Software viruses could potentially bring a hospital’s electronic information system to its knees, leaving doctors unable to access vital patient data. Vendors and users of healthcare IT must work together to shore up their defenses, according to representatives of the medical devices business.
Software viruses could potentially bring a hospital's electronic information system to its knees, leaving doctors unable to access vital patient data. Vendors and users of healthcare IT must work together to shore up their defenses, according to representatives of the medical devices business.
A new white paper offers a clear explanation of differing software threats, outlines potential vulnerabilities, and suggests practical defense strategies. The comprehensive document has been produced by a trade-based international security and privacy committee, whose members come from the U.S. National Electrical Manufacturers' Association (NEMA), European Coordination Committee of the Radiological and Electromedical Industry (COCIR), and Japanese Industries Association of Radiological Systems (JIRA). It can be downloaded at www.nema.org/medical/spc.
The paper's recommendations should be heeded by both producers and users of medical IT systems, who share responsibility for protecting patient data, according to committee vice chair Dr. Wolfgang Leetz, a representative of Siemens Medical Solutions.
"We as vendors are ready to support users of IT systems in many ways," Leetz told delegates at this September's joint EuroPACS/Management in Radiology meeting in Trieste, Italy. "But users cannot rely on vendors and technology alone. Users must introduce and enforce effective procedures in their organization as well."
Malicious software increasingly combines a number of different attacking elements to maximize the chance of evading IT defenses. IT vendors must ensure that their systems detect each and every security breach, whenever and wherever it occurs.
Technical solutions include checksum calculations, which indicate whether a file has been modified, and system profiles that can verify the integrity of entire directories. But virus scanning software, which matches known virus patterns to data stored on computer hardware, can itself cause problems when used on medical IT equipment, Leetz said. Software may try to "fix" normal image data by mistake or shut down an entire system on the basis of a false alert.
IT vendors should turn off any autofix function and ensure that new security patches don't cause more problems than they solve, he said.
"It is our obligation to offer security updates and technical assistance, but any upgrades to protect against published software vulnerabilities need to be tested carefully before they are distributed to our customers," he said.
Hospitals and healthcare institutions have roles to play as well. The easiest solution to preventing malicious software attack is to restrict physical access to medical imaging scanners, workstations, and portable media drives, according to Leetz. Connections between medical IT systems and other networks or equipment should be minimized, particularly when using wireless hardware.

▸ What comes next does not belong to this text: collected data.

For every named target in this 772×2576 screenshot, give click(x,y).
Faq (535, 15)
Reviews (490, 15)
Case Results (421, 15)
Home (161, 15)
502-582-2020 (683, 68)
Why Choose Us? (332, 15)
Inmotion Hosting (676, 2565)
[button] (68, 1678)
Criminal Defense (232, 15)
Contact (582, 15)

Typical network defenses healthcare providers should consider include firewalls, activity-logging software, strong user-authentication, and demilitarized zones.

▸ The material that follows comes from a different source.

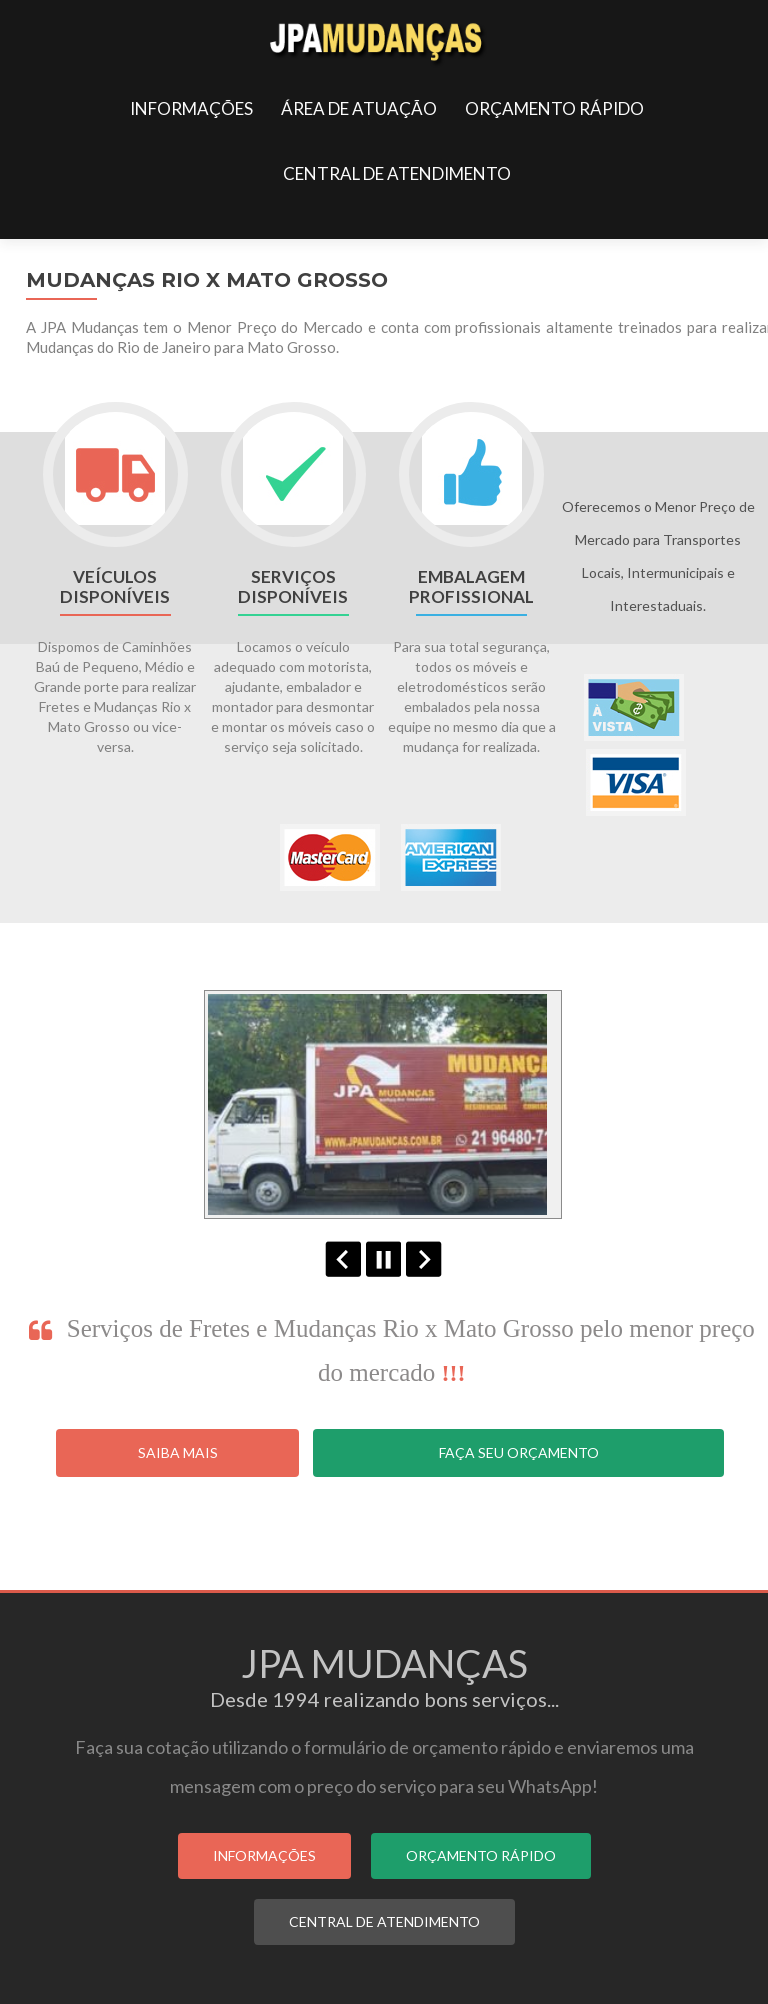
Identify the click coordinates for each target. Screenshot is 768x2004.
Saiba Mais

Users should not only identify and bolster IT defenses. They should also predict the possible consequences of a malware attack and establish a disaster recovery strategy, Leetz said. Use of multiple measures and different IT systems should reduce the impact of any incursion.
"The best approach is to implement a defense in depth philosophy," he said. "That means don't use one tool at one place, use different tools and different mechanisms at different locations in the network. In this way, if an attacker gets through one network security measure, there are additional measures to help thwart the attack."